Researchers are utilizing CRISPR technology to develop a genetic vaccine. This approach involves using CRISPR to precisely target, cut and eliminate SARS-CoV-2 and its genome to stop the virus from infecting cells in the lung.
Collaboration as an engine to advance COVID-19 research
With SARS-CoV-2 transmission continuing on a global scale, it is more critical than ever that scientists have access to innovative tools that can enable rapid and accurate research. As an example, the team at Synthego, a genome engineering company that leverages machine learning, automation and gene editing to build platforms for science at scale, has been working hand-in-hand with the CDC, MIT’s Broad Institute, UCSF and others in government, academia and industry to help accelerate research being conducted by scientists in the trenches.
Inspired by the work that our collaborators are pursuing, Synthego developed COVID-19 specific tools designed to help enhance the speed and effectiveness of the development of rapid diagnostics and treatments. These tools include bioinformatically designed custom Cas13 guide RNA collections that can be used for individual or multiple gene knockouts to develop diagnostics for SARS-CoV-2 and algorithmically-designed multi-arrayed CRISPR single-guide RNA (sgRNA) gene knockout libraries targeting 330 human genes that interact with SARS-CoV-2 proteins.

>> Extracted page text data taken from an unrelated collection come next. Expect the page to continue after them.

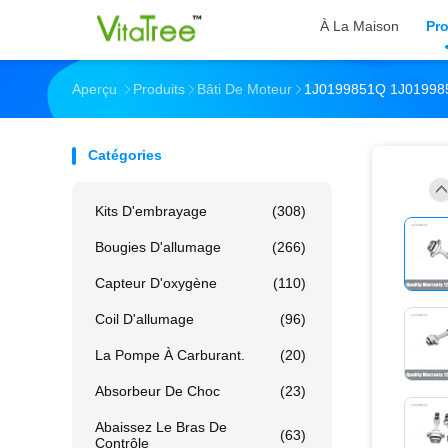
À La Maison
Pro
Aperçu
Produits
Bâti De Moteur
1J0199851Q 1J019985
Catégories
Kits D'embrayage
(308)
Bougies D'allumage
(266)
Capteur D'oxygène
(110)
Coil D'allumage
(96)
La Pompe À Carburant.
(20)
Absorbeur De Choc
(23)
Abaissez Le Bras De
(63)
Contrôle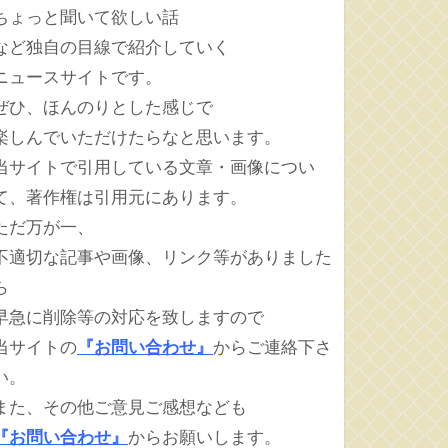
ちょっと聞いて欲しい話
など独自の目線で紹介していく
ニュースサイトです。
ぜひ、ほんのりとした感じで
楽しんでいただけたらなと思います。
当サイトで引用している文章・画像につい
て、著作権は引用元にあります。
ただ万が一、
不適切な記事や画像、リンク等がありました
ら
早急に削除等の対応を致しますので
当サイトの
『お問い合わせ』
からご連絡下さ
い。
また、その他ご意見ご感想なども
『お問い合わせ』
からお願いします。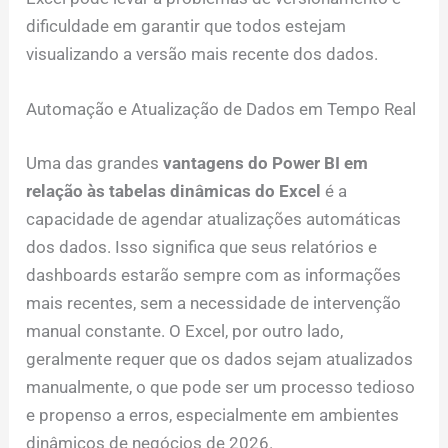
dificuldade em garantir que todos estejam
visualizando a versão mais recente dos dados.
Automação e Atualização de Dados em Tempo Real
Uma das grandes
vantagens do Power BI em
relação às tabelas dinâmicas do Excel
é a
capacidade de agendar atualizações automáticas
dos dados. Isso significa que seus relatórios e
dashboards estarão sempre com as informações
mais recentes, sem a necessidade de intervenção
manual constante. O Excel, por outro lado,
geralmente requer que os dados sejam atualizados
manualmente, o que pode ser um processo tedioso
e propenso a erros, especialmente em ambientes
dinâmicos de negócios de 2026.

These libraries can be used to investigate the molecular mechanisms of SARS-CoV-2 to identify drug combinations of enhanced efficacy, as described in this recent publication. Additional contributions have been focused on supporting the development of critical reagents for novel CRISPR-based COVID-19 point-of-care diagnostics including the STOPCovid protocol and the Sherlock™ CRISPR SARS-CoV-2 Rapid Diagnostic, which received Emergency Use Authorization (EUA) from the FDA in May.

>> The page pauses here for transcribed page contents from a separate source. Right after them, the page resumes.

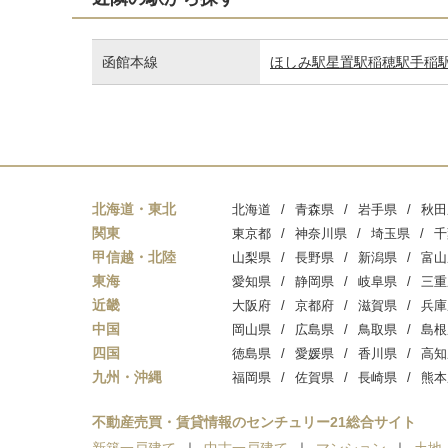
函館本線
ほしみ駅
星置駅
稲穂駅
手稲
北海道・東北
北海道
青森県
岩手県
秋田
関東
東京都
神奈川県
埼玉県
千
甲信越・北陸
山梨県
長野県
新潟県
富山
東海
愛知県
静岡県
岐阜県
三重
近畿
大阪府
京都府
滋賀県
兵庫
中国
岡山県
広島県
鳥取県
島根
四国
徳島県
愛媛県
香川県
高知
九州・沖縄
福岡県
佐賀県
長崎県
熊本
不動産売買・賃貸情報のセンチュリー21総合サイト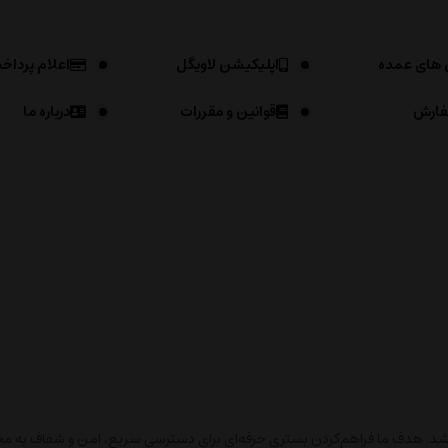
 های عمده
اپلیکیشن لاویگل
اعلام پرداخ
فارش
قوانین و مقررات
درباره ما
باشد. هدف ما فراهم‌کردن بستری حرفه‌ای برای دسترسی سریع، امن و شفاف به محص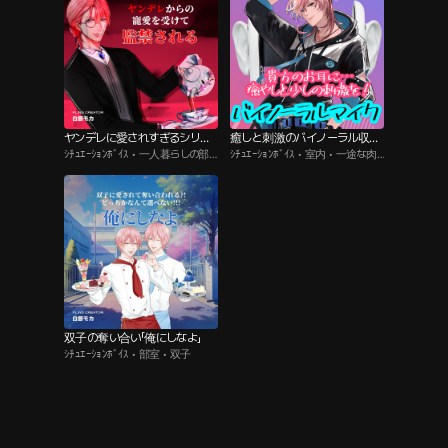
ヤンデレに愛されすぎるシリー
癒しと刺激のバイノーラル収録
ｼﾁｭｴｰｼｮﾝﾎﾞｲｽ • 一人暮らしの部
ｼﾁｭｴｰｼｮﾝﾎﾞｲｽ • 室内 • 一途な肉
ズ
集
屋 • 調教/奴隷
食系男子
双子の奪い合い「俺にしなよ」
ｼﾁｭｴｰｼｮﾝﾎﾞｲｽ • 部室 • 双子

The unprecedented innovation taking place in the biopharma industry, academia and government in response to the COVID-19 pandemic today will provide a foundation for improving human health tomorrow. The current scientific efforts are representative of a paradigm-shifting movement in the life sciences – one in which the convergence of multiple technologies, the speed of information flow, and the rapid programmability and agility of technologies such as CRISPR will fundamentally change how research and development is approached and conducted. As society emerges from shelter-in-place orders, the scientific discoveries enabled by CRISPR-based genome engineering are poised to continue to drive innovation. Using the latest transformative tools, technologies and approaches, the scientific community is able to address both the challenges of today and those of the future.

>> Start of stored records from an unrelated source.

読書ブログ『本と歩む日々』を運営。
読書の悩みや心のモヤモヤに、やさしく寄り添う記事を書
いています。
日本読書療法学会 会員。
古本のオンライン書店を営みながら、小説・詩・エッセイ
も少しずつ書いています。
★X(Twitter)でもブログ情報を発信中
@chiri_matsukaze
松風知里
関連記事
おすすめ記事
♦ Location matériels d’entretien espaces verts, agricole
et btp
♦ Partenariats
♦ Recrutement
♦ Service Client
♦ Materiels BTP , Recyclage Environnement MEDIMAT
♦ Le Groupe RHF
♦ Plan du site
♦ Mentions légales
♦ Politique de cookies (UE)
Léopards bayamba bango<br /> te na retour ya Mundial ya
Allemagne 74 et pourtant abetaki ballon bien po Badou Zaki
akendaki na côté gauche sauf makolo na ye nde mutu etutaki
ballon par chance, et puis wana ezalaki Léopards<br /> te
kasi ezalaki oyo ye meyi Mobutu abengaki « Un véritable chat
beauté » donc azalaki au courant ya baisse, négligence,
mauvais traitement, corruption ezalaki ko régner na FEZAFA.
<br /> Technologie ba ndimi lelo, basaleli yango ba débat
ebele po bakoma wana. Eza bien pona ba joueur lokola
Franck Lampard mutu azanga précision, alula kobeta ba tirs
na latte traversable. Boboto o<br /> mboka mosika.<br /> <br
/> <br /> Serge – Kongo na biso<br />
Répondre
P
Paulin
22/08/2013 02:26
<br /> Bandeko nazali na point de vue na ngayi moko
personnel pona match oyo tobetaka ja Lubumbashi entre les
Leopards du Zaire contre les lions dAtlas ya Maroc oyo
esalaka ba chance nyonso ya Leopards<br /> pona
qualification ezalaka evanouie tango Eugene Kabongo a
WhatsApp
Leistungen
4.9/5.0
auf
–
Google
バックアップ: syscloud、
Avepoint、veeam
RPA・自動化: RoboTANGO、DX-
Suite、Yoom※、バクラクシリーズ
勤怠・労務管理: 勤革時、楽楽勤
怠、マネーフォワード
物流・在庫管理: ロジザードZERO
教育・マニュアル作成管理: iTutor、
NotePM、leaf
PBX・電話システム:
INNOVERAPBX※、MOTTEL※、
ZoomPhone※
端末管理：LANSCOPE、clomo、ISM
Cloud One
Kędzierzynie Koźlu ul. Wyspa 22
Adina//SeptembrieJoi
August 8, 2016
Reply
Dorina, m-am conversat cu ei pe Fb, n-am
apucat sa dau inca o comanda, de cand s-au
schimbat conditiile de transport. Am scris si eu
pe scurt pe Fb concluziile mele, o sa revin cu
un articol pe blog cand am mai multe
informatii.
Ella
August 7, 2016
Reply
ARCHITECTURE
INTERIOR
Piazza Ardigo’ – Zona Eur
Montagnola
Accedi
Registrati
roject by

Jason Steiner, Ph.D., Chief Strategy Officer at Synthego, leads the company's business strategy and partnerships efforts to enable academic institutions and biotech and pharmaceutical companies to leverage Synthego’s gene engineering platform to accelerate the research, discovery, and development of next-generation therapeutics, including genetic and cellular therapies. Before Synthego, Steiner spent several years in the clinical genomics space commercializing liquid biopsy technologies in reproductive genetics and oncology at Natera.
He holds a doctoral degree in materials science engineering from the University of California, San Diego, where his research focused on the development of nanoparticle delivery systems for therapeutics and diagnostics in oncology.